> _TASK TO CARRY OUT_
Tally the lines below that contain the word "voor", and give only that number.

> _TASK MATERIAL_
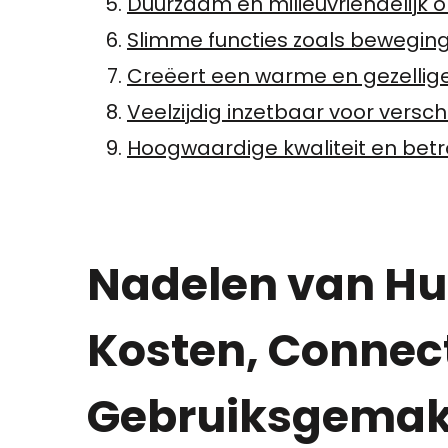
Duurzaam en milieuvriendelijk 
Slimme functies zoals bewegin
Creëert een warme en gezellig
Veelzijdig inzetbaar voor vers
Hoogwaardige kwaliteit en bet
Nadelen van Hu
Kosten, Connect
Gebruiksgema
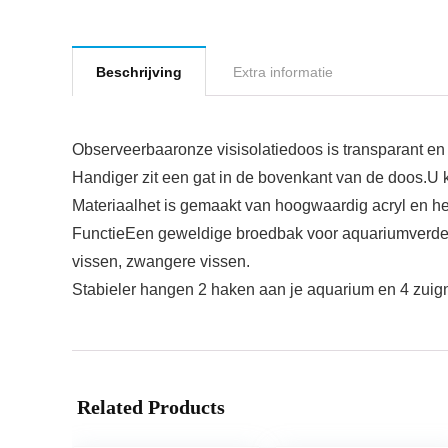
Beschrijving
Extra informatie
Observeerbaaronze visisolatiedoos is transparant en
Handiger zit een gat in de bovenkant van de doos.U 
Materiaalhet is gemaakt van hoogwaardig acryl en het 
FunctieEen geweldige broedbak voor aquariumverde
vissen, zwangere vissen.
Stabieler hangen 2 haken aan je aquarium en 4 zuign
Related Products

> _OUTPUT OF THE TASK_
2